College of Biosystems Engineering and Food Science, Zhejiang University, Hangzhou 310058, China; College of Biological Science and Technology, Hubei Minzu University, Enshi 445000, China.
College of Biosystems Engineering and Food Science, Zhejiang University, Hangzhou 310058, China; Ningbo Research Institute, Zhejiang University, Ningbo 315100, China.
Int J Biol Macromol. 2020 Jul 1;154:1478-1489. doi: 10.1016/j.ijbiomac.2019.11.029. Epub 2019 Nov 14.

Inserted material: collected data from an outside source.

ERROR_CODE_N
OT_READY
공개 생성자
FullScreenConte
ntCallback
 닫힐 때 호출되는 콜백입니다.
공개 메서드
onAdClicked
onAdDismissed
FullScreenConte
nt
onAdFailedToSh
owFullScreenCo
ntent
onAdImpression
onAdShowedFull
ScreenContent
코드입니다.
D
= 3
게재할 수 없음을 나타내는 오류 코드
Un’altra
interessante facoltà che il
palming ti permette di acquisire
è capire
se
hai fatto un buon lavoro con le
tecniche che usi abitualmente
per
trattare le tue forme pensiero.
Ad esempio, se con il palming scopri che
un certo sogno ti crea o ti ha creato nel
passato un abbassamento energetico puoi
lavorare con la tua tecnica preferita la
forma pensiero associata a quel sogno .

In this study, the gelatin/zein nanofibrous membranes with incorporation of nano-hydroxyapatite (nHA) were fabricated via electrospinning. The gelatin/zein/nHA solutions as the spinning dispersions showed the viscoelastic property with a shear-thinning non-Newtown behavior. The incorporated nHA particles in the composite nanofibrous membranes did not affect the average fiber diameter significantly, but induced agglomeration and nodules at higher contents. It was found that nHA was dispersed within the gelatin/zein nanofibers by the formed hydrogen bonding, resulting in a more extensional structure of the proteins. The addition of nHA significantly increased the hydrophobicity of the nanofibrous membranes, due to the lower ratio of polar groups exposed outside. However, the incorporation of nHA improved the mechanical property at a low content of 10%, but resulted in a more brittle and fragile property at higher contents. The copper adsorption capacity of the gelatin/zein nanofibrous membrane increased from 27.2 to 67.8 mg/g after the addition of up to 50% nHA. This work suggests the potentials of the electrospun gelatin/zein/nHA nanofibrous membranes as desirable materials for metal removal applications.
在这项研究中,通过静电纺丝制备了掺入纳米羟基磷灰石(nHA)的明胶/玉米醇溶蛋白纳米纤维膜。作为纺丝分散体的明胶/玉米醇溶蛋白/nHA 溶液具有剪切变稀的非牛顿行为的粘弹性。在复合纳米纤维膜中掺入的 nHA 颗粒对平均纤维直径没有显著影响,但在较高含量下会引起团聚和结节。研究发现,nHA 通过形成氢键分散在明胶/玉米醇溶蛋白纳米纤维中,从而使蛋白质具有更伸展的结构。由于暴露在外的极性基团比例较低,nHA 的添加显著增加了纳米纤维膜的疏水性。然而,在添加低含量(10%)的 nHA 时,nHA 的掺入提高了机械性能,但在较高含量时,会导致更脆的性质。明胶/玉米醇溶蛋白纳米纤维膜的铜吸附容量从 27.2 增加到 67.8 mg/g,在添加高达 50%的 nHA 后。这项工作表明,静电纺丝的明胶/玉米醇溶蛋白/nHA 纳米纤维膜具有作为去除金属应用的理想材料的潜力。